After choosing these target markets, they’ll investigate how you can achieve product-market fit.

Finally, they can assist you in developing the GTM strategy and its execution.

Finding partners and local talents

Experts with a good understanding of the local market, be it the country manager, head of sales, or head of marketing, will increase the chances of your success.

Thanks to its connections all over the globe, weGrow will help you recruit the right people for your teams in the new market.

The same goes with partners.

The organizations with the right fit for your business might be hard to find if you are not familiar with the market. WeGrow will help you develop these valuable connections.

Capital and fundraising

Moving into a new market requires serious resources and this is another area where weGrow can help. Thanks to their network, they can help you secure the necessary funding from investors that are the best fit for your SaaS and have the right industry expertise.

If you are interested in how weGrow could help your business, why not get in touch?

Hit us up for a free consultation for 45 minutes and we give you feedback and work with you on your go-to-market and expansion questions. So I’m here, my colleagues are here and we’re happy to provide feedback on that.

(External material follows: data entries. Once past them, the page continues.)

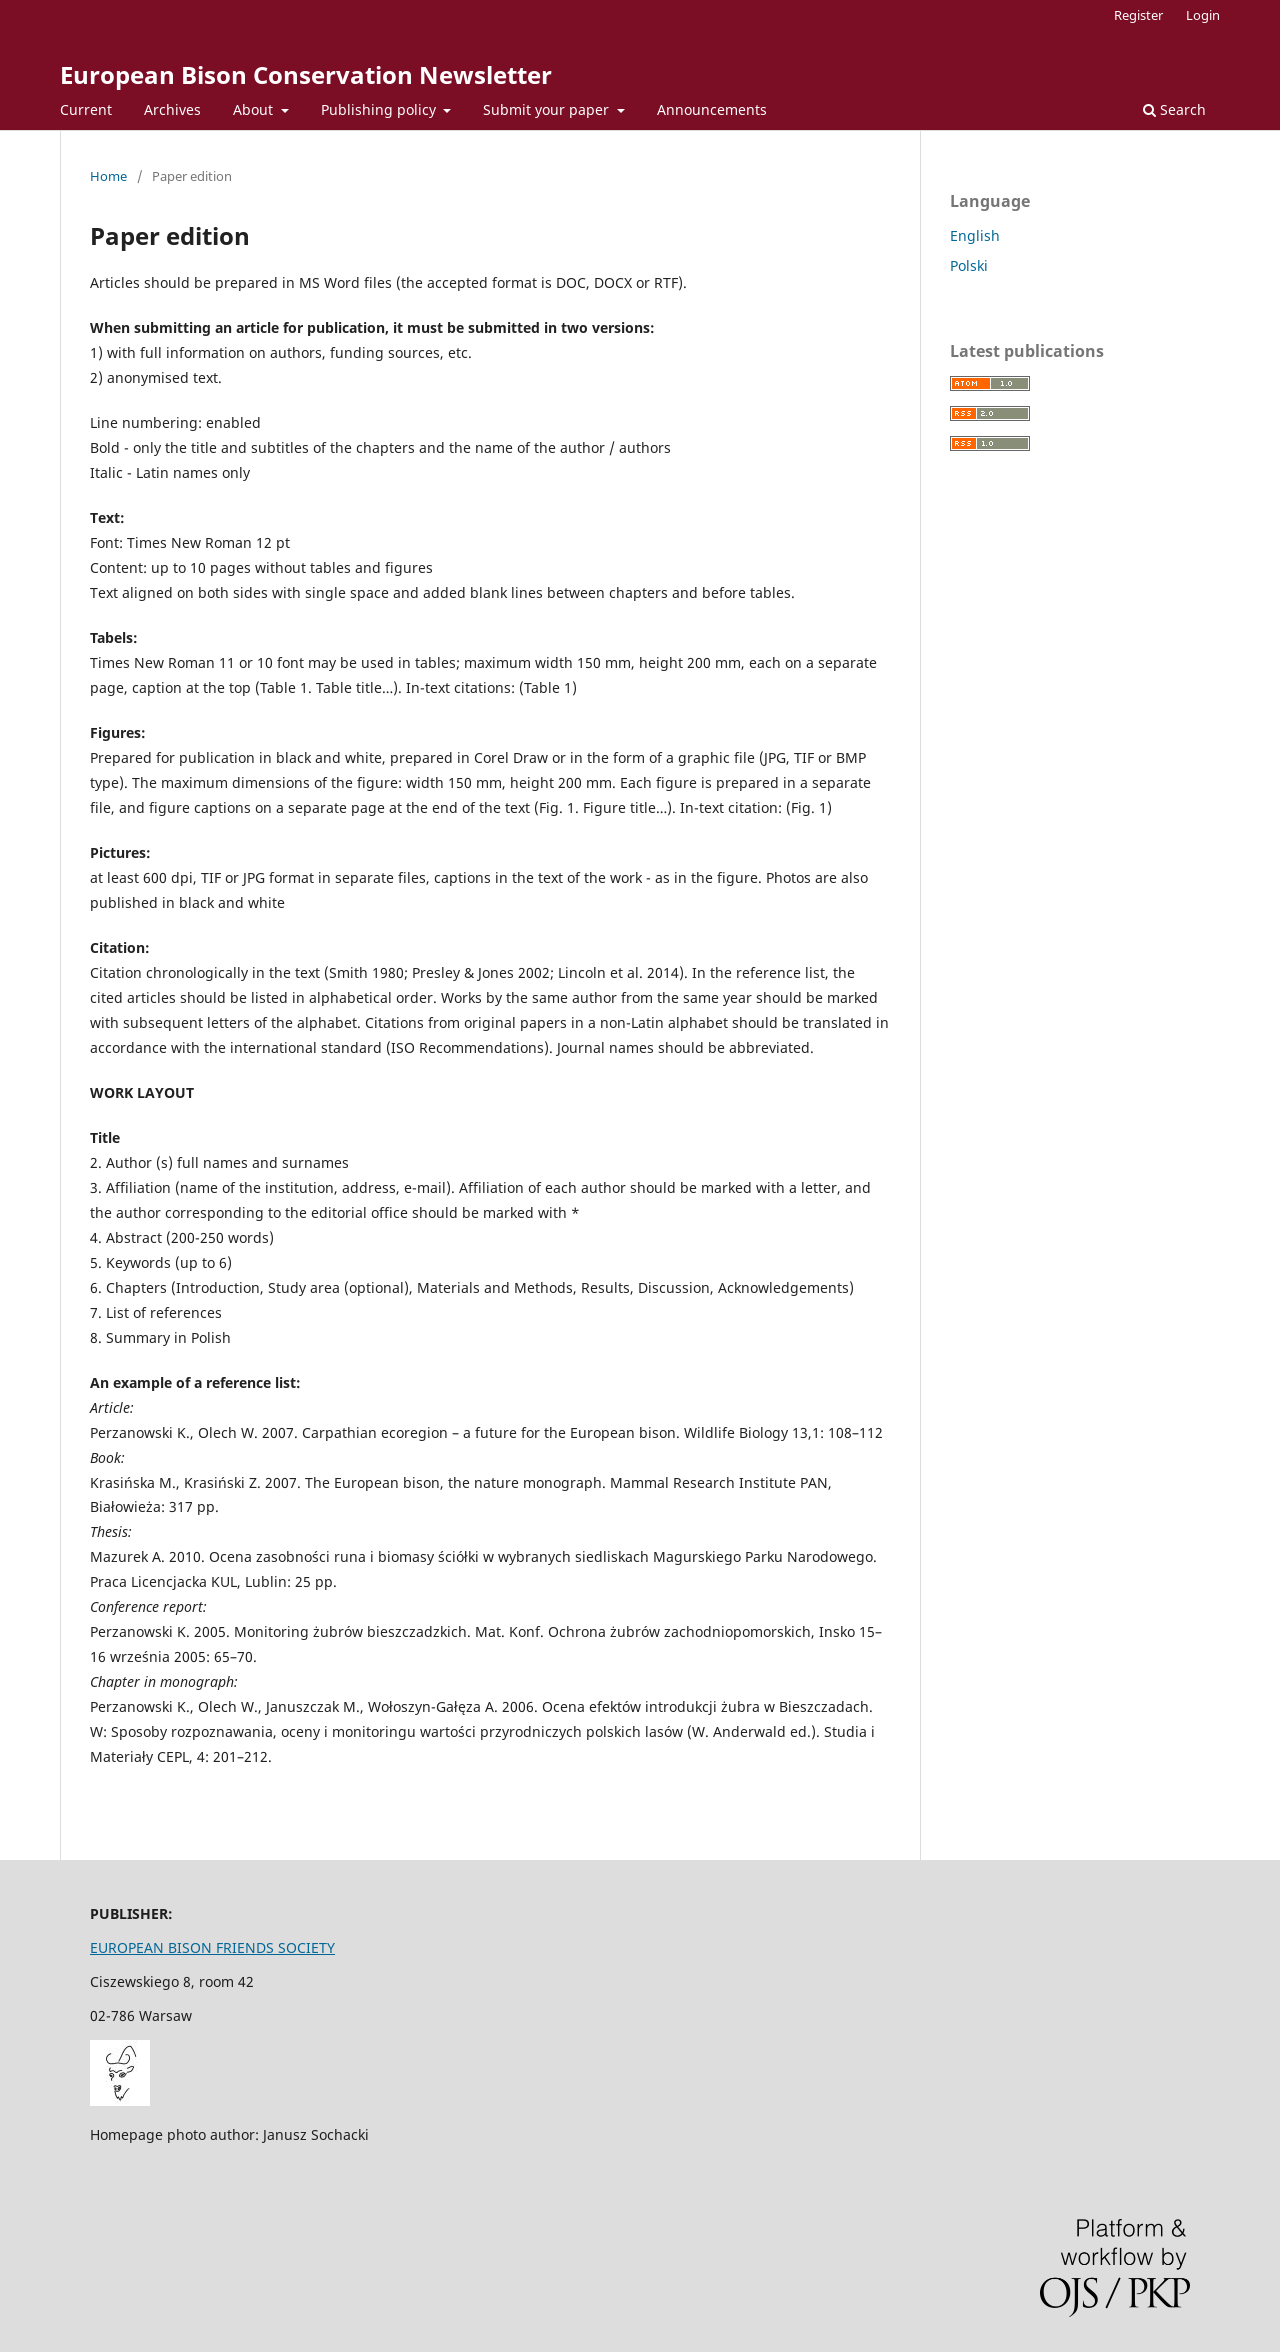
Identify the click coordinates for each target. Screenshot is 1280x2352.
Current (86, 109)
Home (108, 176)
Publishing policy (380, 109)
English (975, 235)
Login (1203, 15)
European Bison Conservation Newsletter (306, 74)
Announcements (712, 109)
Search (1174, 109)
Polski (969, 265)
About (255, 109)
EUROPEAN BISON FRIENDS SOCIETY (212, 1947)
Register (1138, 15)
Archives (172, 109)
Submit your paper (548, 109)
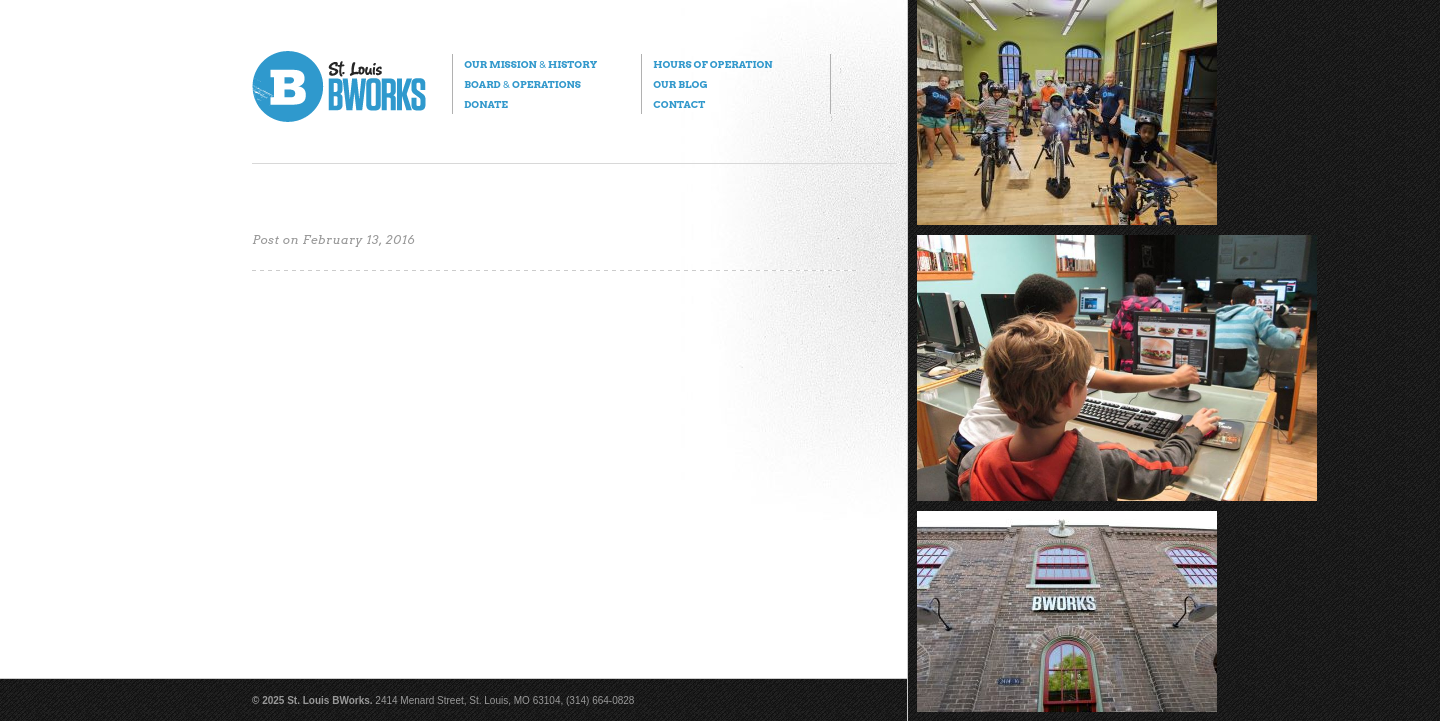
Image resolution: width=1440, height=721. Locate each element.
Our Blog (680, 84)
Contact (679, 104)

How can Userpilot help you with product internationalization?

Userpilot is a digital adoption tool that helps you build contextual in-app communication with your users and drive the adoption of your product.

It supports localization with one-click translation of in-app messages and resource center content into 80 languages (thanks to the use of AI).

Enabling localization in Userpilot when building the in-app guide, for example, a tooltip like the one below is dead-easy and requires no coding skills.

Userpilot supports translation into 80 languages.

And the tooltip content will automatically be translated for the right users.

and helps you with your product internationalization
Userpilot helps you with your product internationalization.

Here’s a quick tutorial on how you can enable localization of your flow.

Localization in Userpilot.


For SaaS companies that want to expand their customer base and increase their revenue, scaling up globally is inevitable. Solid product internationalization will help you lay foundations for your international expansion once you decide to make the move.